PCP JCP référé, 25 octobre 2024 — 24/05749
Texte intégral
TRIBUNAL JUDICIAIRE DE PARIS [1]
[1] Copie conforme délivrée le : 25/10/2024 à : Maitre Alexia DROUX
Copie exécutoire délivrée le : 25/10/2024 à : Maitre Stéphanie TRIGALO
Pôle civil de proximité
PCP JCP référé N° RG 24/05749 N° Portalis 352J-W-B7I-C5CZF
N° MINUTE : 2/2024
ORDONNANCE DE REFERE rendue le 25 octobre 2024
DEMANDEURS
Monsieur [B] [S] [P] [A], demeurant [Adresse 2] Madame [L] [F] [W] épouse [A], demeurant [Adresse 2]
représentés par Maitre Stéphanie TRIGALO, avocate au barreau de PARIS, vestiaire : #C0127
DÉFENDERESSE
L’Association AURORE, dont le siège social est sis [Adresse 3] représentée par Maitre Alexia DROUX, avocate au barreau de SEINE-SAINT-DENIS, vestiaire : #191
COMPOSITION DU TRIBUNAL
Yasmine WALDMANN, Juge, juge des contentieux de la protection assistée de Delphine VANHOVE, Greffière,
DATE DES DÉBATS
Audience publique du 26 septembre 2024
ORDONNANCE
contradictoire et en premier ressort prononcée par mise à disposition le 25 octobre 2024 par Yasmine WALDMANN, Juge, juge des contentieux de la protection assistée de Delphine VANHOVE, Greffière
Décision du 25 octobre 2024 PCP JCP référé - N° RG 24/05749 - N° Portalis 352J-W-B7I-C5CZF
EXPOSE DU LITIGE
Par contrat sous seing privé prenant effet le 04/10/2017 et non soumis aux dispositions de la loi du 6 juillet 1989, [N] [U] a donné à bail à l’Association AURORE un appartement à usage d'habitation situé [Adresse 1], porte face droite, lot 96, pour une durée de six ans renouvelable par tacite reconduction.
[B] [A] et [L] [W] épouse [A] acquéraient le bien immobilier le 20/09/2019 et régularisaient leur qualité de propriétaires-bailleurs par avenant du 27/09/2019.
Par courrier du 18/01/2023 régulièrement réceptionné le 01/02/2023, un congé pour vendre à effet au 03/10/2023 a été signifié à l’Association AURORE.

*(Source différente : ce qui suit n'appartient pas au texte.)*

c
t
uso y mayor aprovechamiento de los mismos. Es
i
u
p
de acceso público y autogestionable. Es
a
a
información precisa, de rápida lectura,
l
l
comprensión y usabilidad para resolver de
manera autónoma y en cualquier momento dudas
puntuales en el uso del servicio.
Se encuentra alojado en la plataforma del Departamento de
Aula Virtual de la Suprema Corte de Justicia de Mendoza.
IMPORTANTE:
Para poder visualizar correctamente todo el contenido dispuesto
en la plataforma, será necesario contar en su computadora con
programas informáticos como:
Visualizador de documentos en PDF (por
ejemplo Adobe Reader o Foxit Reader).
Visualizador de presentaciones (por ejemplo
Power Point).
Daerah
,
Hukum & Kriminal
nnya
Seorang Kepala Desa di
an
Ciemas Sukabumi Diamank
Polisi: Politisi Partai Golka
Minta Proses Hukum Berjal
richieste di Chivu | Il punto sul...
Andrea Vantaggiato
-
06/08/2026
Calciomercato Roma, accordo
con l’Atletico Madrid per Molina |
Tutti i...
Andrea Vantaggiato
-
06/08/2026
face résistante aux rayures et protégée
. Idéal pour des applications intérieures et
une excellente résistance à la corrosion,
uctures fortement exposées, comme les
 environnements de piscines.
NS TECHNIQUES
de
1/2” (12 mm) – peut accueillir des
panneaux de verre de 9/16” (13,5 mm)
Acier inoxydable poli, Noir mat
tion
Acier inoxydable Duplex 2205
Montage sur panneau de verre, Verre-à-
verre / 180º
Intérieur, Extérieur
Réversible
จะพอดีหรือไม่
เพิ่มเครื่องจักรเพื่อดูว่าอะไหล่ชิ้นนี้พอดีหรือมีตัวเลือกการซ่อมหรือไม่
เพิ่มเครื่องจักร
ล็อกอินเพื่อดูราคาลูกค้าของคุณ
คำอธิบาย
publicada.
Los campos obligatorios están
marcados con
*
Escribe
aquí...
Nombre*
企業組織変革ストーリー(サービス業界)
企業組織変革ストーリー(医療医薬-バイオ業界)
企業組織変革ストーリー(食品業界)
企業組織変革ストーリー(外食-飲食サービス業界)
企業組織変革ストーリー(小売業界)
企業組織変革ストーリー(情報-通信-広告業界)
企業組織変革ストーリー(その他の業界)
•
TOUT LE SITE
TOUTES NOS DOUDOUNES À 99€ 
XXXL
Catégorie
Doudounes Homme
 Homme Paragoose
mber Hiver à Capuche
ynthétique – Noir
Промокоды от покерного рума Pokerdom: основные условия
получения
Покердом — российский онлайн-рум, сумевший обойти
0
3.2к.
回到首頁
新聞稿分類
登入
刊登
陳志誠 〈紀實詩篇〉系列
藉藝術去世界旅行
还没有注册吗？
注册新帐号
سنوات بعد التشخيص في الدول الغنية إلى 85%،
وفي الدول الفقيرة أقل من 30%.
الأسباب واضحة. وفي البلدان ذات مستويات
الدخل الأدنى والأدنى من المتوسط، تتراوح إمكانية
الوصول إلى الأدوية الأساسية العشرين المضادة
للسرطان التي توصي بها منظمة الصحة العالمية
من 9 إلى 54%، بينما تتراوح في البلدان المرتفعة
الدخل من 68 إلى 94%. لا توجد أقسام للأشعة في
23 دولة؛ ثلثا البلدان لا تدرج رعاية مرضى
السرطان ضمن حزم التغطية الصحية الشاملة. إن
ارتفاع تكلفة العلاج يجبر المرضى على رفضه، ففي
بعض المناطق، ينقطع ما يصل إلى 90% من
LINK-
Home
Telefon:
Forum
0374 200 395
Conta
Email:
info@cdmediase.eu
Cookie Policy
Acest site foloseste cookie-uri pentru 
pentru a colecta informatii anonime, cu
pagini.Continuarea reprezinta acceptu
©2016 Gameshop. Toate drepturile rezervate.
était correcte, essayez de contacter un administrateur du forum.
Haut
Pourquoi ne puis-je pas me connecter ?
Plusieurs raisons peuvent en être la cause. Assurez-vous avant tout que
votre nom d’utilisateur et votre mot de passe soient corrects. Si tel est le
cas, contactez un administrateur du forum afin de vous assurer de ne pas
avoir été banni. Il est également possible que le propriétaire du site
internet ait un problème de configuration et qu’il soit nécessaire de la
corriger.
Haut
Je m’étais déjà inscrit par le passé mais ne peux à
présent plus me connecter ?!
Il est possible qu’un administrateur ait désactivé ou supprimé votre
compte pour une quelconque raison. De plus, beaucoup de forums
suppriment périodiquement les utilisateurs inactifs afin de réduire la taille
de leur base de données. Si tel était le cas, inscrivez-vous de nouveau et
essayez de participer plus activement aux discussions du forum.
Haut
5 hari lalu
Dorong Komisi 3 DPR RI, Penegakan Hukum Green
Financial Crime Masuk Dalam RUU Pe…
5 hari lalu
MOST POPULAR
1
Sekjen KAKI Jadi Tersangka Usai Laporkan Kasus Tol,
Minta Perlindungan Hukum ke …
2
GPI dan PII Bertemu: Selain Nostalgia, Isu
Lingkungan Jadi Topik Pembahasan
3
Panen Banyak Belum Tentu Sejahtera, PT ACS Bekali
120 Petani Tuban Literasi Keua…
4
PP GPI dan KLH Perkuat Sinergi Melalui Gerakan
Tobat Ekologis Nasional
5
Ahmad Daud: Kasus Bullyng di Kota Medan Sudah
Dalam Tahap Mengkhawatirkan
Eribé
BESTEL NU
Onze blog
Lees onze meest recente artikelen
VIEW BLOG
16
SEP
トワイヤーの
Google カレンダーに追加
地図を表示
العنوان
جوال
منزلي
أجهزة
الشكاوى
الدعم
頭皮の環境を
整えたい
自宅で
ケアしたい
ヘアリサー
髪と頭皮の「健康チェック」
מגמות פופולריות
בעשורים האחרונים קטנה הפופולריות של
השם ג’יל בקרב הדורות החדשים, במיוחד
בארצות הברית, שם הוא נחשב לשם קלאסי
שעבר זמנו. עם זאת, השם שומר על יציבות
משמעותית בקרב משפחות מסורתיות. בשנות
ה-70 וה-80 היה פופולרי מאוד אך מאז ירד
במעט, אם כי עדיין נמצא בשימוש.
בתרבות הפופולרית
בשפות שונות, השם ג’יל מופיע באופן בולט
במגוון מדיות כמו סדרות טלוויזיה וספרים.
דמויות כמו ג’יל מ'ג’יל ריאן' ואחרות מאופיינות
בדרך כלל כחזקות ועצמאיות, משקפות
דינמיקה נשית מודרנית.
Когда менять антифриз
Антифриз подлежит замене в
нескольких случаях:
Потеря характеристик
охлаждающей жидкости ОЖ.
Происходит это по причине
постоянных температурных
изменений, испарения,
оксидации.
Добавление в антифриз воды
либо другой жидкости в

Par acte de commissaire de justice délivré en date du 31/05/2024 à personne morale, [B] [A] et [L] [W] épouse [A] ont assigné l’Association AURORE devant le juge des contentieux de la protection du tribunal judiciaire de PARIS, statuant en référé, aux fins notamment de voir ordonner l’expulsion.
L’affaire était appelée à l’audience du 25/06/2024 et faisait l’objet d’un renvoi avant d’être examinée à l’audience du 26/09/2024.
[B] [A] et [L] [W] épouse [A], représentés par leur conseil, sollicitent en vertu de leurs dernières écritures reprises oralement à l’audience, de voir : - valider le congé du 18/01/2023 à effet au 03/10/2023 et constater la résiliation du bail à compter du 03/10/2023 à minuit et la qualité d’occupant sans droit ni titre de l’Association AURORE ; - ordonner l’expulsion de l’Association AURORE, et de tout occupant de son chef, et ce avec l’assistance de la force publique s’il y a lieu, et ce sous astreinte de 100 euros par jour de retard passé le délai de 15 jours suivant la signification de l’ordonnance à intervenir ; - ordonner le transport et la séquestration des meubles aux frais de la partie expulsée ; - condamner par provision l’Association AURORE au paiement d’une indemnité d’occupation égale au double du loyer contractuel, outre les charges, jusqu’à la libération totale et effective des lieux et remise des clefs ; - condamner la même au paiement de la somme de 3000 euros au titre de l’article 700 du code de procédure civile et aux entiers dépens de l’instance ; - débouter l’Association AURORE de toutes ses demandes.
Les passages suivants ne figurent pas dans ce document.